A recurring theme of many news notes and articles from ag market watchers has to do with the Phase One trade agreement with China. China committed to huge levels of imports from the U.S., and now observers have divergent opinions about their performance.
Ag exports to China were to be $36.6 billion this year. It should be noted that the plunging prices of the past couple of months makes that harder for the Chinese to make happen. That is, the low prices means that the dollar target require higher volume of trade to meet.
Now we come to a time when the COVID-19 crisis has the leaders of the two countries posturing about the blame for the virus. Ag observers worry that the rhetoric, especially by our president, will damage the chances of the trade agreement coming to fruition.
Trade comments currently have traders worried that the Chinese will continue to lag behind the volumes in the agreement but note that our trade officials are putting out the line that they expect it will, in fact, have the volumes in the agreement met.
A dtn.com article notes that of the $36.6 billion for the year, only $3.35 billion in goods has been shipped in the first quarter, 2% below the shipments of the first quarter of 2019. They say that industry sources indicate they don’t think the Chinese will complete the agreement.
There are arguments on the other side. The same article suggests that many of the Chinese are educated in this country, and they understand that much of the rhetoric coming from political sources is just grist for the election mill. Also, the article does not mention that the agreement was not signed until Jan. 15 and was not due to start for another 30 days. Thus, performance in the second quarter of the year is a better indicator of performance.
Depressed grain markets
The current grain markets remain depressed as a result of USDA supply and demand numbers which indicate higher production than many in the industry believe are valid. Adding to these fundamentals are the virus-created problems that have depressed most commodities. We have had a “perfect storm” of bad news for two months.
The perception of the impact of good planting progress adding to our burdensome supply is also limiting prices. We do not have the latest USDA planting progress report because of the Memorial Day holiday, but we were ahead of normal last week, and have had good progress this week.
The planting numbers do not tell the whole story, however. I am told that parts of Ohio are very wet and underplanted. This would include a large area near Circleville, Ohio, and some of the north-central portion of Ohio.
Locally, we got a couple of good days for planting, followed by a moist spell, and then more dry weather. The current forecast doesn’t call for rain until possibly May 28 and 29. Most of our crops in northeast Ohio will be planted by then.
Monday mornings I get to participate in a conference call that involves ag professionals from all over the Midwest. This time of year it is fascinating what comes out in that call.
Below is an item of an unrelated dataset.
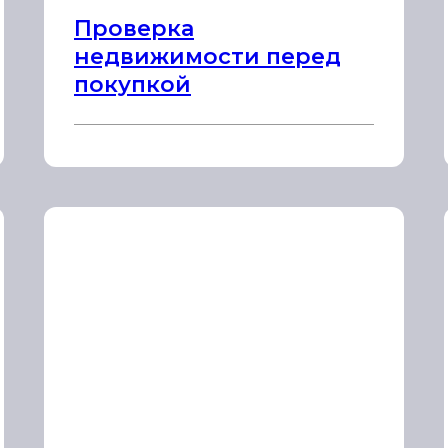
Проверка
недвижимости перед
покупкой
Most callers talked about how the crops had been planted for weeks, but some were starting to worry that soybeans had been frosted and would need replanting. Some reported spots that were too wet and had little planted.
North Dakota remains a problem, with May 26 having been the prevent plant date for them. Many still have last year’s immature corn in the field, with conditions too wet for the delayed harvest, let alone to plant again.
USDA is still working to get a handle on the production last year from North Dakota through Michigan, where 8% of the 2019 crop was not harvested before the supposedly final USDA crop production report of January.